Tokyo stocks have closed 0.39 per cent higher as investors await corporate earnings reports by major Japanese firms.
The benchmark Nikkei 225 index was up 42.41 points at 10,866.72 on Tuesday, while the broader Topix index of all first-section shares rose 0.76 per cent, or 6.98 points, to 920.76.
"Foreign buying is tepid, although there are pockets of more concentrated interest, such as in banks and brokerages," an equity trading director at a foreign brokerage told Dow Jones Newswires.
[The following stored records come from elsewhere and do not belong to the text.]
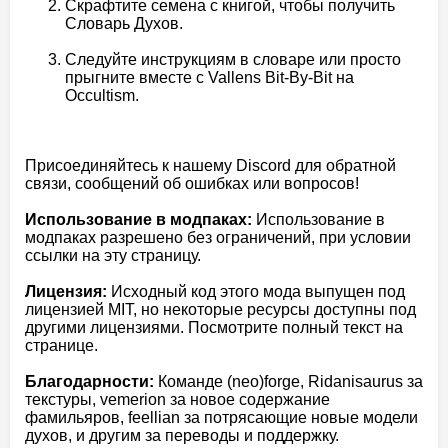
Скрафтите семена с книгой, чтобы получить
Словарь Духов.
Следуйте инструкциям в словаре или просто
прыгните вместе с Vallens Bit-By-Bit на
Occultism.
Присоединяйтесь к нашему Discord для обратной
связи, сообщений об ошибках или вопросов!
Использование в модпаках:
Использование в
модпаках разрешено без ограничений, при условии
ссылки на эту страницу.
Лицензия:
Исходный код этого мода выпущен под
лицензией MIT, но некоторые ресурсы доступны под
другими лицензиями. Посмотрите полный текст на
странице.
Благодарности:
Команде (neo)forge, Ridanisaurus за
текстуры, vemerion за новое содержание
фамильяров, feellian за потрясающие новые модели
духов, и другим за переводы и поддержку.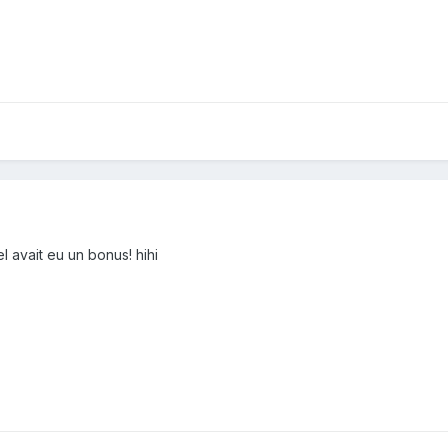
 avait eu un bonus! hihi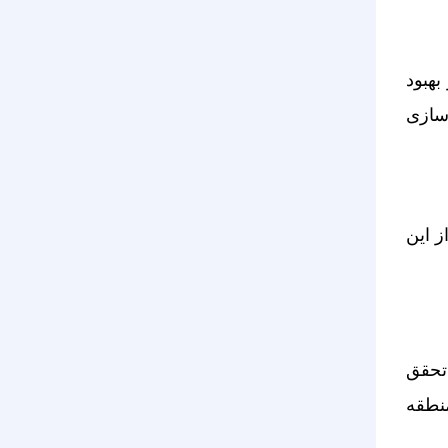
بهبود
سازی
ز این
تحقق
منطقه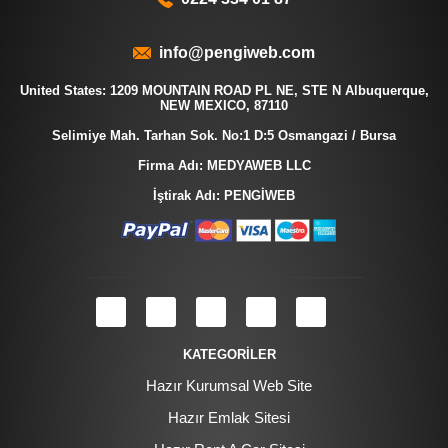
info@pengiweb.com
United States: 1209 MOUNTAIN ROAD PL NE, STE N Albuquerque,
NEW MEXICO, 87110
Selimiye Mah. Tarhan Sok. No:1 D:5 Osmangazi / Bursa
Firma Adı: MEDYAWEB LLC
İştirak Adı: PENGİWEB
KATEGORİLER
Hazır Kurumsal Web Site
Hazır Emlak Sitesi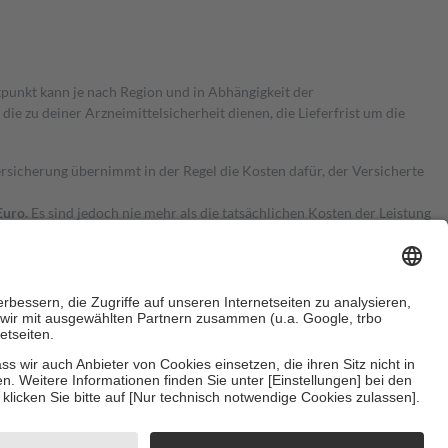
itpunkt kann je nach Region und in Abhängigkeit der
 zu deiner Arzneimittelsicherheit dienen, die Lieferfrist um die
ersicherung übernimmt in der Regel die Kosten dafür, der Versicherte
Euro.
Es sind jedoch nie mehr als die tatsächlichen Kosten der Leistung
e Zuzahlungen
an bei:
herzustellen, dass es sich um echte Bewertungen handelt. Mehr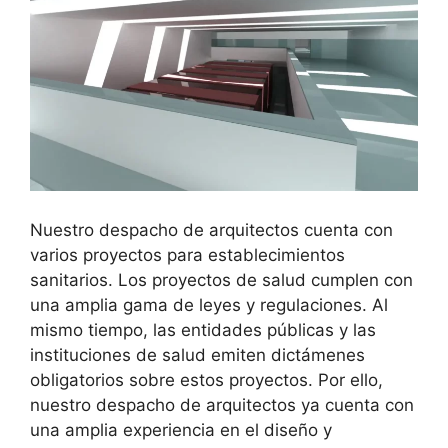
Nuestro despacho de arquitectos cuenta con
varios proyectos para establecimientos
sanitarios. Los proyectos de salud cumplen con
una amplia gama de leyes y regulaciones. Al
mismo tiempo, las entidades públicas y las
instituciones de salud emiten dictámenes
obligatorios sobre estos proyectos. Por ello,
nuestro despacho de arquitectos ya cuenta con
una amplia experiencia en el diseño y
"Apprehension over the upcoming (Federal Reserve) meeting, as well as US payrolls data is keeping enthusiasm somewhat at bay for the moment."
The Fed goes into the two-day meeting on Tuesday a week after Japan's central bank unveiled fresh monetary easing measures that have weakened the yen.
The US central bank has said it will not tighten policy until the jobless rate falls to 6.5 per cent. Friday will see the release of official jobs data, with unemployment currently at 7.8 per cent.
Investors were also cautiously awaiting earnings results by major Japanese companies later this week, including Toshiba, Panasonic and Honda.
US stocks finished Monday mostly lower despite a stronger-than-expected manufactured durable goods report and a nearly two per cent gain by Caterpillar.
The construction and mining equipment giant, considered a bellwether of the global economy, posted a big year-on-year drop in quarterly profit but suggested business could pick up in the second half of 2013.
The Dow Jones Industrial Average finished 0.1 per cent lower at 13,881.93.
In Tokyo trade, Mitsubishi UFJ Financial Group rose 3.75 per cent to Y497. Sony slipped 1.56 per cent to Y1,385 after soaring on Monday on a weak yen and after Merrill Lynch Japan raised its target price on the stock.
Osaka-listed videogame giant Nintendo also gave up some of its gains from the previous day, dipping 0.51 per cent to Y9,580.
Toyota shares rose 0.23 per cent to Y4,325, Honda was up 0.88 per cent at Y3,430 and Nissan jumped 4.35 per cent to Y934.
On Monday, the trio released upbeat sales and production figures, with Toyota logging record 2012 sales of 9.75 million vehicles.
The data confirmed the Japanese giant had reclaimed the title of world's biggest vehicle seller from General Motors.
In forex markets, the dollar weakened to Y90.73, against Y90.82 in New York on Monday, with the euro also easing to Y122.06 from Y122.20 and to $US1.3448 from $US1.3454.